#### TASK ITEM
If a line in the entries below includes "Post", pick it out and copy it.

Records from a data source
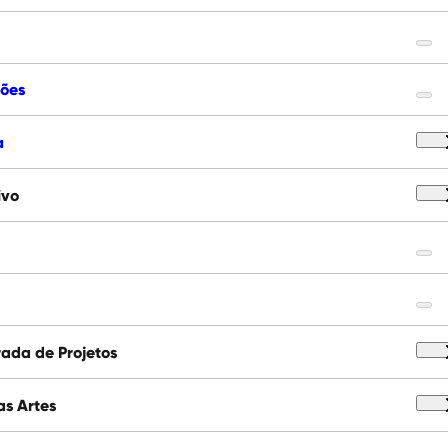
ções
a
ivo
ada de Projetos
as Artes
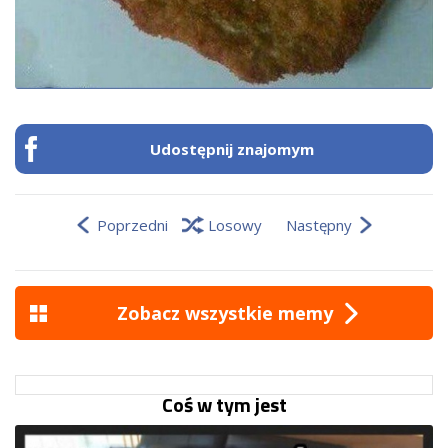
Udostępnij znajomym
Poprzedni
Losowy
Następny
Zobacz wszystkie memy
Coś w tym jest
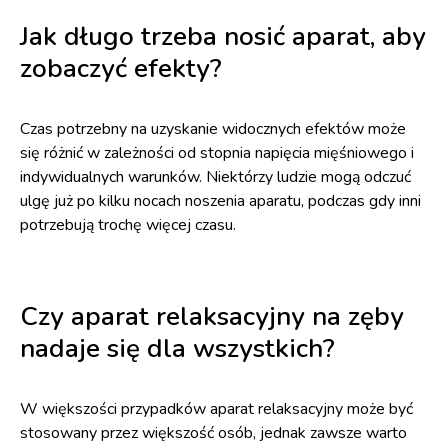
Jak długo trzeba nosić aparat, aby
zobaczyć efekty?
Czas potrzebny na uzyskanie widocznych efektów może
się różnić w zależności od stopnia napięcia mięśniowego i
indywidualnych warunków. Niektórzy ludzie mogą odczuć
ulgę już po kilku nocach noszenia aparatu, podczas gdy inni
potrzebują trochę więcej czasu.
Czy aparat relaksacyjny na zęby
nadaje się dla wszystkich?
W większości przypadków aparat relaksacyjny może być
stosowany przez większość osób, jednak zawsze warto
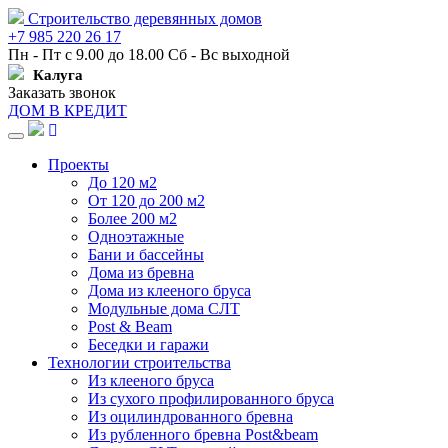
Строительство деревянных домов
+7 985 220 26 17
Пн - Пт с 9.00 до 18.00 Сб - Вс выходной
Калуга
Заказать звонок
ДОМ В КРЕДИТ
Навигация
Проекты
До 120 м2
От 120 до 200 м2
Более 200 м2
Одноэтажные
Бани и бассейны
Дома из бревна
Дома из клееного бруса
Модульные дома СЛТ
Post & Beam
Беседки и гаражи
Технологии строительства
Из клееного бруса
Из сухого профилированного бруса
Из оцилиндрованного бревна
Из рубленного бревна Post&beam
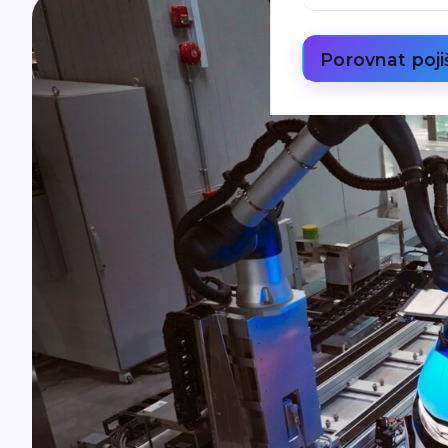
Porovnat poji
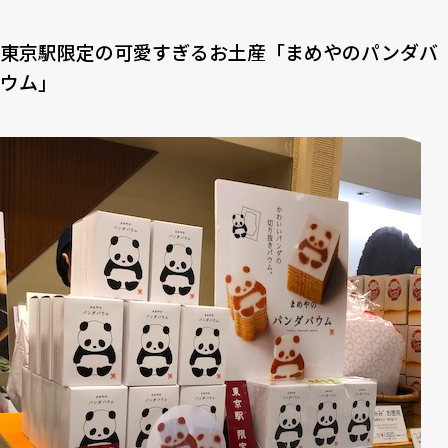
東京駅限定の可愛すぎるお土産「まめやのパンダバ
ウム」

#### YOUR RESPONSE
Post & Beam
Из рубленного бревна Post&beam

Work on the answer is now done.